I’D been sent to record a radio interview with Phillip Hughes, among others, in the lead up to the Prime Minister’s XI game of 2009. I’d heard a bit about young Hughes, but I hadn’t even seen footage of him playing. I felt vastly underprepared for the interview.
At the time the dogs were barking his name as a potential superstar. His state cricket stats were astounding and Mark Vergano, of Cricket ACT, told me to prepare to see a young man take the bowlers on with impeccably timed batting aggression.
I didn’t even know what he looked like, but I was expecting an imposing figure and while I was waiting somebody’s teenage son or the work-experience kid came in, looking lost.
“Are you Mark ?”
“Yes, I am.”
“Hello. Phillip Hughes.”
This boy looked as though he should be wearing a school uniform. He was a diminutive figure with “just-got-out-of-bed” hair and an air of what seemed to be aloofness, but before long could be seen as country-boy shyness.
Phillip Hughes was a really nice lad, but it was a shocking interview.

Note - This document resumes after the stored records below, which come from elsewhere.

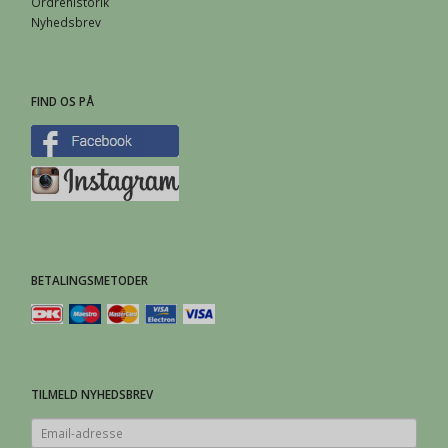
Ordrehistorik
Nyhedsbrev
FIND OS PÅ
BETALINGSMETODER
TILMELD NYHEDSBREV
Email-
adresse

Softly spoken and of few words, he gave me lots of “yes” and “no” answers and his voice was so quiet that parts of the audio were lost.
I don’t know that any more than 30 or 40 seconds was used on air, but that meeting left an impression on me. I was struck by the pure simplicity of this freakishly talented young man who didn’t want to be a media star… he just wanted to make runs.
He didn’t make many at that PM’s XI game at Manuka Oval. He opened the batting with Michael Klinger and made 20-odd in what was a successful run chase led by the then unheralded George Bailey.
Since that day, I followed his career very closely, excited to see him break into the Australian side and then to score those early tons on tour against South Africa.
Wasn’t he a joy to watch? In those very early years there were imperfections in his game. His footwork was non-existent on occasions and he was yet to discover the leg side of the ground. I’d be so nervous whenever he came to the crease because I knew the selectors had little patience for early dismissals.
Once he got his eye in, he was unstoppable. He was a courageous excitement machine who was always looking to move the game along and keep the scoreboard churning.
It’s still difficult to comprehend that he lost his life to the game that he loved.
Phillip Joel Hughes, the game will miss you. Thank you so much for everything that you gave to us cricket fans. We are much richer for seeing your talents on display. May you rest in peace.